Ekokırım Yasası Yurttaş İnisiyatifi, yurttaşlar tarafından yazılan çevre haklarına odaklanan ve doğanın hakkını savunan Ekokırım Yasası‘nın Türkiye Büyük Millet Meclisi‘nde (TBMM) görüşülmesini istiyor. İnisiyatif, Ekokırım Yasası’nın TBMM’de görüşülmesi için idari dava açıldığını duyurdu.
İnisiyatif tarafından konuya ilişkin yapılan ve “Derinleşen ekolojik krizin sorumlusu şirketlerin ve devletlerin tüm yaşam alanlarına yönelik tahribatları devam ederken gezegene yönelik bu suçların engellenmesi çabasına Türkiye’den de destek veriyoruz” ifadelerinin kullanıldığı basın açıklamasının devamında ekokırım suçuna ilişkin kampanyadan şöyle bahsedildi:
“İç hukukumuzda gezegene karşı işlenen suçların tanınmasına yönelik bir dizi faaliyet yürütmüş, “doğanın hakları var” diyerek ekokırım suçunun tanınması kampanyasına başlamıştık. Türk Ceza Kanununun ‘Soykırım ve insanlığa karşı suçlar’ başlığındaki maddesine ek yaparak ekokırım suçunun iç hukukumuzda tanınmasını içerecek bir düzenlemeye yönelik bir kanun teklifi hazırlamış ve tüm yurttaşların imzasına açmıştık.”
28 bin 820 ıslak imza toplanan dilekçe ise 28 Kasım’da TBMM Dilekçe Komisyonu’na teslim edildi.
TBMM Dilekçe Komisyonu Başkanlığı’ndan iletilen karar yazısında ise şu ifadelere yer verildi:
“Anayasa’nın 88.maddesine göre kanun teklif etmeye milletvekillerinin yetkili olduğundan, TBMM İçtüzüğünün 116/1. Maddesine göre yeni bir kanunu veya bir kanun değişikliğini gerektiren dilekçelerin görüşülemeyeceğine…”
TBMM İç Tüzüğünün “Dilekçelerin Başkanlık Divanınca İncelenmesi” başlıklı 116.maddesinin 3. fıkrasında yer alan “Komisyon Başkanlık Divanı; görüşülemeyeceğini karara bağladığı dilekçelerden, kanun olarak düzenlenmelerinde toplumsal yarar gördüklerinin birer örneğini Türkiye Büyük Millet Meclisi Başkanlığına ve bilgi için Cumhurbaşkanlığına gönderir” ifadelere dikkat çeken inisiyatifin açıklamasında “Buradan anlaşıldığı üzere komisyon ilettiğimiz talepte toplumsal bir yarar görmediği için süreci sonlandırmış ve tarafımıza olumsuz geri dönüş yapmıştır” denildi.

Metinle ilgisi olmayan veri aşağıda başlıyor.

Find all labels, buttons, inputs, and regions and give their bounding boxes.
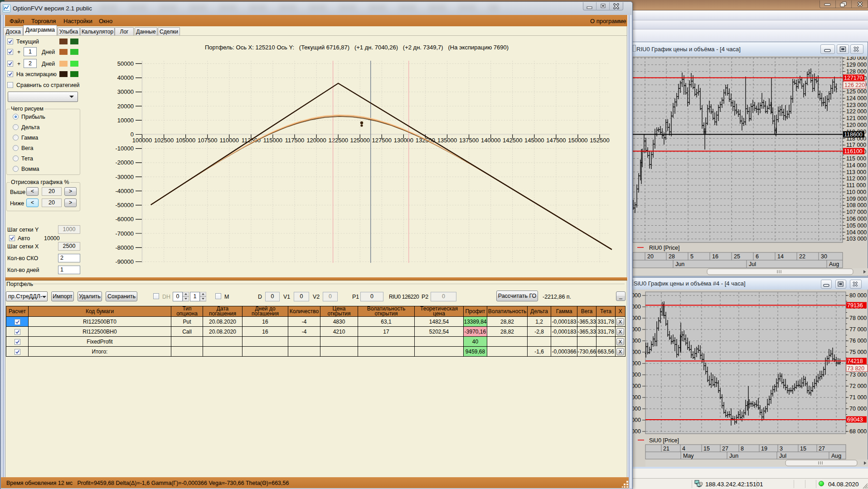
svg-text:-20000: -20000 — [116, 159, 134, 166]
svg-text:127170: 127170 — [844, 75, 863, 81]
svg-text:120000: 120000 — [306, 137, 326, 144]
svg-text:-80000: -80000 — [116, 244, 134, 251]
svg-text:112 000: 112 000 — [846, 175, 866, 182]
svg-text:116100: 116100 — [844, 148, 863, 155]
svg-text:126 220: 126 220 — [844, 82, 865, 88]
svg-text:123 000: 123 000 — [846, 102, 867, 108]
svg-text:6: 6 — [756, 253, 759, 260]
svg-text:000: 000 — [631, 349, 641, 355]
svg-text:-10000: -10000 — [116, 145, 134, 152]
svg-text:71 000: 71 000 — [849, 394, 867, 401]
svg-text:May: May — [683, 453, 694, 459]
svg-text:118600: 118600 — [844, 131, 863, 138]
svg-text:000: 000 — [631, 406, 641, 412]
svg-text:76 000: 76 000 — [849, 338, 867, 344]
svg-text:000: 000 — [631, 360, 641, 367]
svg-text:Aug: Aug — [829, 261, 839, 267]
svg-text:129 000: 129 000 — [846, 62, 867, 68]
svg-text:15: 15 — [703, 445, 710, 452]
svg-text:122 000: 122 000 — [846, 108, 867, 115]
svg-text:107500: 107500 — [198, 137, 217, 144]
svg-text:110 000: 110 000 — [846, 189, 866, 195]
svg-text:000: 000 — [631, 304, 641, 310]
svg-text:104 000: 104 000 — [846, 229, 867, 236]
svg-text:-60000: -60000 — [116, 216, 134, 223]
svg-text:000: 000 — [631, 417, 641, 423]
svg-text:21: 21 — [663, 445, 669, 452]
svg-text:25: 25 — [734, 253, 740, 260]
svg-text:100000: 100000 — [132, 137, 152, 144]
svg-text:145000: 145000 — [524, 137, 544, 144]
svg-text:130 000: 130 000 — [846, 57, 867, 61]
svg-text:77 000: 77 000 — [849, 326, 867, 333]
svg-text:000: 000 — [631, 383, 641, 389]
svg-text:-90000: -90000 — [116, 258, 134, 265]
svg-text:128 000: 128 000 — [846, 68, 867, 75]
svg-text:80 000: 80 000 — [849, 292, 867, 299]
svg-text:30000: 30000 — [117, 88, 134, 95]
svg-text:000: 000 — [631, 292, 641, 299]
svg-text:117 000: 117 000 — [846, 142, 866, 148]
svg-text:69043: 69043 — [847, 416, 863, 423]
svg-text:111 000: 111 000 — [846, 182, 866, 189]
svg-text:20000: 20000 — [117, 103, 134, 110]
svg-text:000: 000 — [631, 338, 641, 344]
svg-text:3: 3 — [780, 445, 783, 452]
svg-text:Aug: Aug — [831, 453, 841, 459]
svg-text:135000: 135000 — [437, 137, 457, 144]
svg-text:152500: 152500 — [590, 137, 609, 144]
svg-text:117500: 117500 — [285, 137, 304, 144]
svg-text:73 820: 73 820 — [847, 365, 864, 372]
svg-text:20: 20 — [647, 253, 654, 260]
svg-text:142500: 142500 — [503, 137, 522, 144]
svg-text:Jul: Jul — [779, 453, 786, 459]
svg-text:74218: 74218 — [847, 358, 863, 364]
svg-text:000: 000 — [631, 326, 641, 333]
svg-text:14: 14 — [777, 253, 784, 260]
svg-text:102500: 102500 — [154, 137, 174, 144]
svg-text:8: 8 — [741, 445, 744, 452]
svg-text:115 000: 115 000 — [846, 155, 866, 162]
svg-text:130000: 130000 — [394, 137, 413, 144]
svg-text:15: 15 — [800, 445, 806, 452]
svg-text:124 000: 124 000 — [846, 95, 867, 102]
svg-text:150000: 150000 — [568, 137, 587, 144]
svg-text:105000: 105000 — [176, 137, 195, 144]
svg-text:79136: 79136 — [847, 302, 863, 309]
svg-text:75 000: 75 000 — [849, 349, 867, 355]
svg-text:000: 000 — [631, 394, 641, 401]
svg-text:107 000: 107 000 — [846, 209, 867, 215]
svg-text:122500: 122500 — [329, 137, 348, 144]
svg-text:000: 000 — [631, 372, 641, 378]
svg-text:78 000: 78 000 — [849, 315, 867, 321]
svg-text:-70000: -70000 — [116, 230, 134, 237]
svg-text:000: 000 — [631, 428, 641, 435]
svg-text:73 000: 73 000 — [849, 372, 867, 378]
svg-text:SiU0 [Price]: SiU0 [Price] — [649, 437, 679, 444]
svg-text:4: 4 — [682, 445, 685, 452]
svg-text:115000: 115000 — [263, 137, 282, 144]
svg-text:147500: 147500 — [546, 137, 566, 144]
svg-text:50000: 50000 — [117, 60, 134, 67]
svg-text:22: 22 — [799, 253, 805, 260]
svg-text:-30000: -30000 — [116, 174, 134, 180]
svg-text:113 000: 113 000 — [846, 169, 866, 175]
svg-text:Jun: Jun — [675, 261, 684, 267]
svg-text:114 000: 114 000 — [846, 162, 866, 169]
svg-text:72 000: 72 000 — [849, 383, 867, 389]
svg-text:27: 27 — [819, 445, 825, 452]
svg-text:140000: 140000 — [481, 137, 500, 144]
svg-text:106 000: 106 000 — [846, 216, 867, 222]
svg-text:125 000: 125 000 — [846, 88, 867, 95]
svg-text:105 000: 105 000 — [846, 223, 867, 229]
svg-text:109 000: 109 000 — [846, 196, 867, 202]
svg-text:127500: 127500 — [372, 137, 392, 144]
svg-text:-50000: -50000 — [116, 202, 134, 208]
svg-text:70 000: 70 000 — [849, 406, 867, 412]
svg-text:000: 000 — [631, 315, 641, 321]
svg-text:RIU0 [Price]: RIU0 [Price] — [649, 245, 679, 251]
svg-text:125000: 125000 — [350, 137, 370, 144]
svg-text:10000: 10000 — [117, 117, 134, 124]
svg-text:110000: 110000 — [220, 137, 239, 144]
svg-text:5: 5 — [690, 253, 693, 260]
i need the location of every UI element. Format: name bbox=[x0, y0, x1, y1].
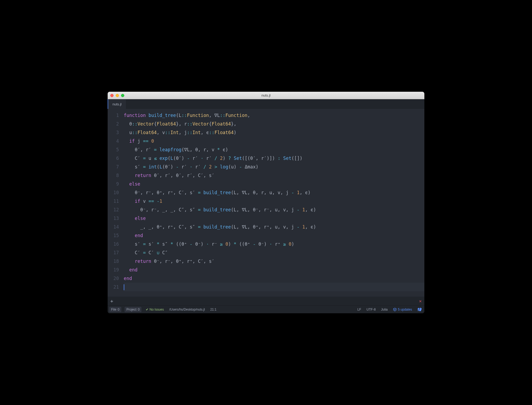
code-line[interactable]: s′ = int(L(θ′) - r′ ⋅ r′ / 2 > log(u) - … bbox=[124, 163, 424, 171]
package-icon bbox=[393, 308, 397, 311]
line-number[interactable]: 7 bbox=[108, 163, 119, 171]
code-line[interactable]: end bbox=[124, 274, 424, 283]
line-number[interactable]: 8 bbox=[108, 171, 119, 180]
project-diagnostics-button[interactable]: Project 0 bbox=[125, 307, 141, 312]
line-number[interactable]: 13 bbox=[108, 214, 119, 223]
status-bar: File 0 Project 0 ✔ No Issues /Users/hs/D… bbox=[108, 305, 424, 313]
editor-area: 123456789101112131415161718192021 functi… bbox=[108, 109, 424, 297]
encoding[interactable]: UTF-8 bbox=[366, 308, 377, 311]
file-diagnostics-button[interactable]: File 0 bbox=[109, 307, 121, 312]
line-number[interactable]: 12 bbox=[108, 205, 119, 214]
issues-text: No Issues bbox=[150, 308, 164, 311]
code-line[interactable]: θ::Vector{Float64}, r::Vector{Float64}, bbox=[124, 120, 424, 128]
updates-text: 5 updates bbox=[398, 308, 412, 311]
code-line[interactable]: s′ = s′ * s″ * ((θ⁺ - θ⁻) ⋅ r⁻ ≥ 0) * ((… bbox=[124, 240, 424, 248]
minimize-window-button[interactable] bbox=[116, 94, 119, 97]
code-line[interactable]: θ⁻, r⁻, _, _, C″, s″ = build_tree(L, ∇L,… bbox=[124, 205, 424, 214]
code-line[interactable]: u::Float64, v::Int, j::Int, ϵ::Float64) bbox=[124, 128, 424, 137]
tab-label: nuts.jl bbox=[112, 102, 122, 106]
line-number[interactable]: 3 bbox=[108, 128, 119, 137]
code-line[interactable]: end bbox=[124, 266, 424, 274]
code-line[interactable]: return θ′, r′, θ′, r′, C′, s′ bbox=[124, 171, 424, 180]
line-number[interactable]: 4 bbox=[108, 137, 119, 145]
line-number-gutter[interactable]: 123456789101112131415161718192021 bbox=[108, 109, 124, 297]
cursor-position[interactable]: 21:1 bbox=[209, 308, 217, 311]
line-number[interactable]: 21 bbox=[108, 283, 119, 291]
check-icon: ✔ bbox=[146, 308, 148, 311]
line-number[interactable]: 10 bbox=[108, 188, 119, 197]
linter-status[interactable]: ✔ No Issues bbox=[145, 308, 165, 311]
code-line[interactable]: return θ⁻, r⁻, θ⁺, r⁺, C′, s′ bbox=[124, 257, 424, 266]
code-line[interactable]: θ⁻, r⁻, θ⁺, r⁺, C′, s′ = build_tree(L, ∇… bbox=[124, 188, 424, 197]
code-line[interactable]: _, _, θ⁺, r⁺, C″, s″ = build_tree(L, ∇L,… bbox=[124, 223, 424, 231]
line-ending[interactable]: LF bbox=[356, 308, 362, 311]
editor-window: nuts.jl nuts.jl 123456789101112131415161… bbox=[108, 92, 424, 313]
line-number[interactable]: 16 bbox=[108, 240, 119, 248]
pane-bottom-bar: + ✕ bbox=[108, 297, 424, 305]
language-mode[interactable]: Julia bbox=[380, 308, 389, 311]
line-number[interactable]: 17 bbox=[108, 248, 119, 257]
line-number[interactable]: 19 bbox=[108, 266, 119, 274]
code-line[interactable]: function build_tree(L::Function, ∇L::Fun… bbox=[124, 111, 424, 120]
code-text-area[interactable]: function build_tree(L::Function, ∇L::Fun… bbox=[124, 109, 424, 297]
code-line[interactable]: if j == 0 bbox=[124, 137, 424, 145]
line-number[interactable]: 1 bbox=[108, 111, 119, 120]
close-window-button[interactable] bbox=[110, 94, 114, 97]
line-number[interactable]: 15 bbox=[108, 231, 119, 240]
code-line[interactable]: end bbox=[124, 231, 424, 240]
line-number[interactable]: 20 bbox=[108, 274, 119, 283]
maximize-window-button[interactable] bbox=[121, 94, 124, 97]
squirrel-glyph-icon bbox=[417, 307, 422, 312]
project-count: 0 bbox=[138, 308, 140, 311]
code-line[interactable]: else bbox=[124, 214, 424, 223]
file-label: File bbox=[111, 308, 116, 311]
window-title: nuts.jl bbox=[261, 93, 271, 97]
squirrel-icon[interactable] bbox=[416, 307, 423, 312]
traffic-lights bbox=[110, 94, 124, 97]
project-label: Project bbox=[126, 308, 136, 311]
file-count: 0 bbox=[118, 308, 119, 311]
line-number[interactable]: 14 bbox=[108, 223, 119, 231]
line-number[interactable]: 9 bbox=[108, 180, 119, 188]
line-number[interactable]: 2 bbox=[108, 120, 119, 128]
code-line[interactable]: else bbox=[124, 180, 424, 188]
line-number[interactable]: 18 bbox=[108, 257, 119, 266]
close-pane-button[interactable]: ✕ bbox=[419, 299, 422, 304]
line-number[interactable]: 6 bbox=[108, 154, 119, 163]
text-cursor bbox=[124, 284, 124, 290]
add-pane-button[interactable]: + bbox=[110, 298, 113, 304]
code-line[interactable] bbox=[124, 283, 424, 291]
titlebar[interactable]: nuts.jl bbox=[108, 92, 424, 99]
code-line[interactable]: θ′, r′ = leapfrog(∇L, θ, r, v * ϵ) bbox=[124, 145, 424, 154]
code-line[interactable]: if v == -1 bbox=[124, 197, 424, 205]
package-updates[interactable]: 5 updates bbox=[392, 308, 413, 311]
code-line[interactable]: C′ = u ≤ exp(L(θ′) - r′ ⋅ r′ / 2) ? Set(… bbox=[124, 154, 424, 163]
code-line[interactable]: C′ = C′ ∪ C″ bbox=[124, 248, 424, 257]
line-number[interactable]: 5 bbox=[108, 145, 119, 154]
tab-nuts-jl[interactable]: nuts.jl bbox=[108, 99, 126, 109]
tab-bar[interactable]: nuts.jl bbox=[108, 99, 424, 109]
line-number[interactable]: 11 bbox=[108, 197, 119, 205]
file-path[interactable]: /Users/hs/Desktop/nuts.jl bbox=[168, 308, 206, 311]
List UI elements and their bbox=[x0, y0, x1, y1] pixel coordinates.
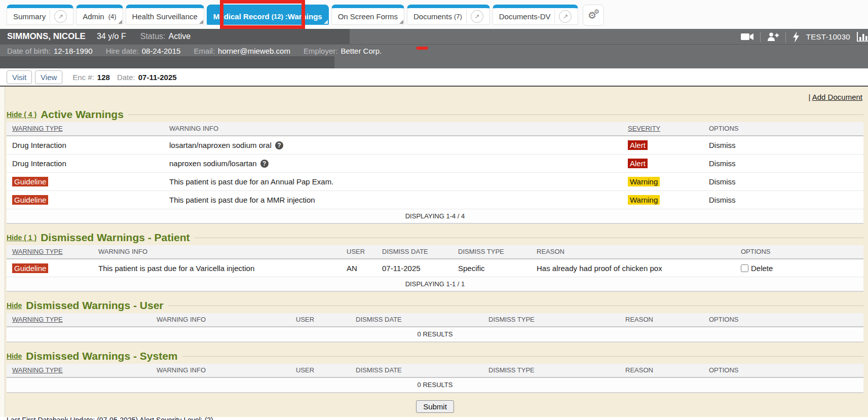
submit-row: Submit bbox=[7, 400, 863, 413]
col-user: USER bbox=[296, 364, 314, 377]
delete-checkbox[interactable] bbox=[741, 264, 748, 272]
dismissed-patient-title: Dismissed Warnings - Patient bbox=[41, 232, 190, 244]
col-reason: REASON bbox=[625, 364, 653, 377]
col-warning-info: WARNING INFO bbox=[169, 122, 218, 135]
col-dismiss-date: DISMISS DATE bbox=[356, 364, 402, 377]
dismiss-link[interactable]: Dismiss bbox=[709, 155, 736, 172]
table-header-row: WARNING TYPE WARNING INFO USER DISMISS D… bbox=[7, 245, 863, 259]
col-dismiss-date: DISMISS DATE bbox=[356, 313, 402, 326]
warning-type: Drug Interaction bbox=[12, 136, 66, 154]
col-dismiss-type: DISMISS TYPE bbox=[488, 364, 535, 377]
gear-icon: ⚙ bbox=[594, 9, 599, 15]
tab-on-screen-forms[interactable]: On Screen Forms bbox=[331, 5, 404, 25]
warning-type: Drug Interaction bbox=[12, 155, 66, 172]
section-rule bbox=[182, 356, 864, 357]
dismissed-user-header: Hide Dismissed Warnings - User bbox=[7, 298, 863, 313]
warning-info: naproxen sodium/losartan ? bbox=[169, 155, 269, 172]
add-user-icon[interactable] bbox=[767, 32, 779, 41]
hide-active-warnings-link[interactable]: Hide ( 4 ) bbox=[7, 110, 36, 119]
delete-label: Delete bbox=[751, 264, 773, 273]
col-dismiss-type: DISMISS TYPE bbox=[458, 245, 504, 258]
add-document-link[interactable]: Add Document bbox=[812, 93, 862, 101]
bar-chart-icon[interactable] bbox=[857, 32, 868, 42]
empty-results: 0 RESULTS bbox=[7, 327, 863, 342]
tab-medical-record-suffix: :Warnings bbox=[285, 12, 322, 21]
dismiss-date-cell: 07-11-2025 bbox=[382, 259, 421, 277]
col-dismiss-type: DISMISS TYPE bbox=[488, 313, 535, 326]
lightning-bolt-icon[interactable] bbox=[792, 31, 800, 43]
severity-cell: Warning bbox=[628, 173, 660, 190]
col-options: OPTIONS bbox=[709, 313, 739, 326]
dismissed-patient-header: Hide ( 1 ) Dismissed Warnings - Patient bbox=[7, 230, 863, 245]
encounter-toolbar: Visit View Enc #: 128 Date: 07-11-2025 bbox=[0, 68, 868, 87]
dismissed-system-table: WARNING TYPE WARNING INFO USER DISMISS D… bbox=[7, 364, 863, 393]
col-warning-type[interactable]: WARNING TYPE bbox=[12, 122, 63, 135]
section-rule bbox=[128, 114, 863, 115]
tab-admin[interactable]: Admin (4) bbox=[76, 5, 123, 25]
dismissed-patient-table: WARNING TYPE WARNING INFO USER DISMISS D… bbox=[7, 245, 863, 292]
col-options: OPTIONS bbox=[709, 122, 739, 135]
col-user: USER bbox=[296, 313, 314, 326]
tab-admin-count: (4) bbox=[108, 13, 117, 20]
patient-id: TEST-10030 bbox=[806, 32, 850, 41]
col-options: OPTIONS bbox=[741, 245, 771, 258]
enc-number-value: 128 bbox=[97, 73, 110, 82]
severity-badge: Warning bbox=[628, 195, 660, 205]
col-user: USER bbox=[347, 245, 365, 258]
warning-type: Guideline bbox=[12, 191, 48, 209]
severity-cell: Alert bbox=[628, 155, 648, 172]
dismiss-link[interactable]: Dismiss bbox=[709, 136, 736, 154]
user-cell: AN bbox=[347, 259, 357, 277]
hide-dismissed-system-link[interactable]: Hide bbox=[7, 352, 22, 360]
visit-button[interactable]: Visit bbox=[7, 70, 32, 84]
settings-button[interactable]: ⚙ ⚙ bbox=[583, 5, 604, 26]
enc-number-label: Enc #: bbox=[72, 73, 94, 82]
popout-arrow-icon[interactable]: ↗ bbox=[54, 10, 67, 23]
employer-label: Employer: bbox=[304, 47, 338, 55]
employer-value: Better Corp. bbox=[341, 47, 382, 55]
view-button[interactable]: View bbox=[35, 70, 62, 84]
submit-button[interactable]: Submit bbox=[416, 400, 454, 413]
guideline-badge: Guideline bbox=[12, 177, 48, 186]
hide-dismissed-user-link[interactable]: Hide bbox=[7, 301, 22, 310]
col-warning-type[interactable]: WARNING TYPE bbox=[12, 313, 63, 326]
tab-documents-count: (7) bbox=[454, 13, 462, 20]
video-camera-icon[interactable] bbox=[741, 33, 753, 41]
col-warning-type[interactable]: WARNING TYPE bbox=[12, 245, 63, 258]
tab-health-surveillance[interactable]: Health Surveillance bbox=[126, 5, 204, 25]
tab-summary[interactable]: Summary ↗ bbox=[7, 5, 73, 25]
tab-medical-record-label: Medical Record bbox=[213, 12, 270, 21]
tab-documents[interactable]: Documents (7) ↗ bbox=[407, 5, 490, 25]
severity-badge: Alert bbox=[628, 140, 648, 150]
popout-arrow-icon[interactable]: ↗ bbox=[559, 10, 572, 23]
patient-header: SIMMONS, NICOLE 34 y/o F Status: Active … bbox=[0, 29, 868, 68]
col-warning-info: WARNING INFO bbox=[157, 364, 206, 377]
tab-on-screen-forms-label: On Screen Forms bbox=[338, 12, 398, 21]
paging-status: DISPLAYING 1-1 / 1 bbox=[7, 277, 863, 292]
active-warnings-title: Active Warnings bbox=[41, 108, 124, 121]
col-severity[interactable]: SEVERITY bbox=[628, 122, 660, 135]
col-warning-type[interactable]: WARNING TYPE bbox=[12, 364, 63, 377]
patient-header-dark-block bbox=[0, 56, 334, 68]
col-options: OPTIONS bbox=[709, 364, 739, 377]
tab-medical-record-count: (12) bbox=[272, 13, 283, 20]
table-row: Drug Interaction naproxen sodium/losarta… bbox=[7, 155, 863, 173]
dismissed-system-title: Dismissed Warnings - System bbox=[26, 350, 177, 362]
tab-medical-record-warnings[interactable]: Medical Record (12) :Warnings bbox=[207, 5, 329, 25]
tab-documents-dv[interactable]: Documents-DV ↗ bbox=[493, 5, 579, 25]
help-icon[interactable]: ? bbox=[260, 160, 269, 168]
popout-arrow-icon[interactable]: ↗ bbox=[471, 10, 483, 23]
hide-dismissed-patient-link[interactable]: Hide ( 1 ) bbox=[7, 234, 36, 242]
table-header-row: WARNING TYPE WARNING INFO USER DISMISS D… bbox=[7, 313, 863, 327]
hire-date-value: 08-24-2015 bbox=[142, 47, 181, 55]
dismissed-user-title: Dismissed Warnings - User bbox=[26, 299, 163, 312]
dismiss-link[interactable]: Dismiss bbox=[709, 191, 736, 209]
hire-date-label: Hire date: bbox=[106, 47, 139, 55]
warning-type: Guideline bbox=[12, 173, 48, 190]
dismiss-link[interactable]: Dismiss bbox=[709, 173, 736, 190]
empty-results: 0 RESULTS bbox=[7, 378, 863, 393]
icon-divider bbox=[760, 32, 761, 42]
help-icon[interactable]: ? bbox=[275, 141, 283, 149]
table-header-row: WARNING TYPE WARNING INFO USER DISMISS D… bbox=[7, 364, 863, 378]
warning-type: Guideline bbox=[12, 259, 48, 277]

İnisiyatif tarafından imza teslim sürecine ilişkin ise şu açıklama yapıldı:
Dilekçe komisyonunun TBMM İç Tüzüğü’nün 116/3 maddesine uygun olacak şekilde toplumsal yararı da açık olan bu teklifin meclis genel kurulunda görüşülmesi gerektiğini vurgulayan yurttaşlar, dava açtıklarını duyurdu.
Açıklamaya göre; ‘Yurttaşın Ekokırım Yasa Teklifinin TBMM Başkanlığı’na ve Cumhurbaşkanlığı’na gönderilmemesi işleminin’ yürütmesinin durdurulması ve iptali için idari dava açıldı.
İmzacı tüm yurttaşların da davaya katılabilecekleri ayrıca bildirildi.
Vatandaşın yıllar süren doğa mücadelesi sonucunda ortaya koyduğu yasa teklifi içerisinde şu maddelere yer veriliyor:
-Ekokırım Suçu
MADDE 77/A
(1) Doğal veya kültürel çevrede insan veya diğer canlıların hayatını tehlikeye atmak, doğal veya kültürel varlıklar üzerinde ağır tahribata yol açabilecek davranışlarda bulunmak yahut hukuka aykırı diğer bir fiili işlemek suretiyle bütün bir ekosistemde kısa vadede telafisi mümkün olmayacak zarara yol açma tehlikesi doğuran kişiye müebbet hapis cezası verilir, ayrıca suçun işlenmesinden elde edilen maddi menfaatler ile bunların değerlendirilmesi veya dönüştürülmesi sonucu ortaya çıkan ekonomik kazancın on katı kadar adli para cezasına hükmedilir.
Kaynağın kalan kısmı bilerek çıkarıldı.